Whilst Bouch was in the process of revising his design, the company which had been awarded the contract for the bridge's construction, Messrs De Bergue of Cardiff, went out of business. During June 1874, a replacement contract for the work was issued to Hopkin Gilkes and Company, successors to the Middlesbrough company which had previously provided the ironwork for the Belah viaduct. Gilkes had originally intended to produce all the bridge ironwork on Teesside, but in the event continued to use a foundry at Wormit to produce the cast-iron components, and to carry out limited post-casting machining operations.
The change in design increased cost and necessitated delay, intensified after two of the high girders fell when being lifted into place during the night of Friday, 3 February 1877.

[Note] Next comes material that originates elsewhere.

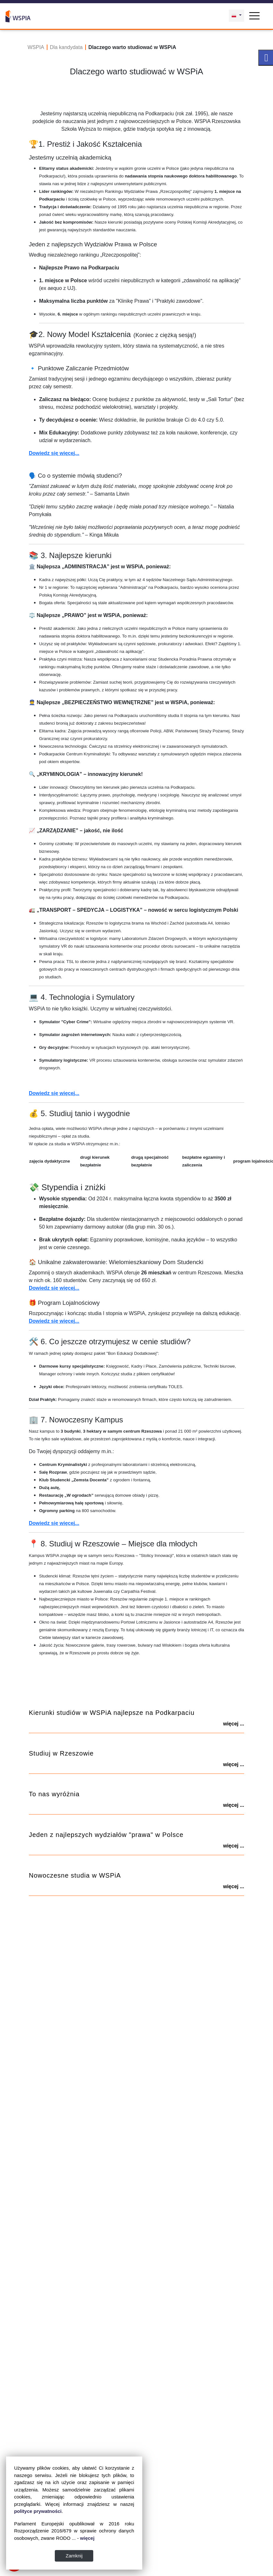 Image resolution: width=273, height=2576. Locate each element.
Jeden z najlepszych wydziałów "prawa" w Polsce (106, 1834)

The fallen girders had to be removed and new ones built. and the piers to be erected again; and this threatened seriously to interfere with the expectation of having the bridge finished for the passage of a train by September. Only eight months were now available for the erection and floating out of six, and the lifting of ten spans. Five and seven respectively of the spans had yet to go through the same process. Seven large and three small piers had yet to be built. The weight of iron which had to be put in its place was, and it seemed incredible that all this could be done in eight months. A good deal would depend on the weather but this was far from favourable.

Despite this the first engine crossed the bridge on 22 September 1877, and upon its completion in early 1878 the Tay Bridge was the longest in the world. While visiting the city, Ulysses S. Grant commented that it was "a big bridge for a small city".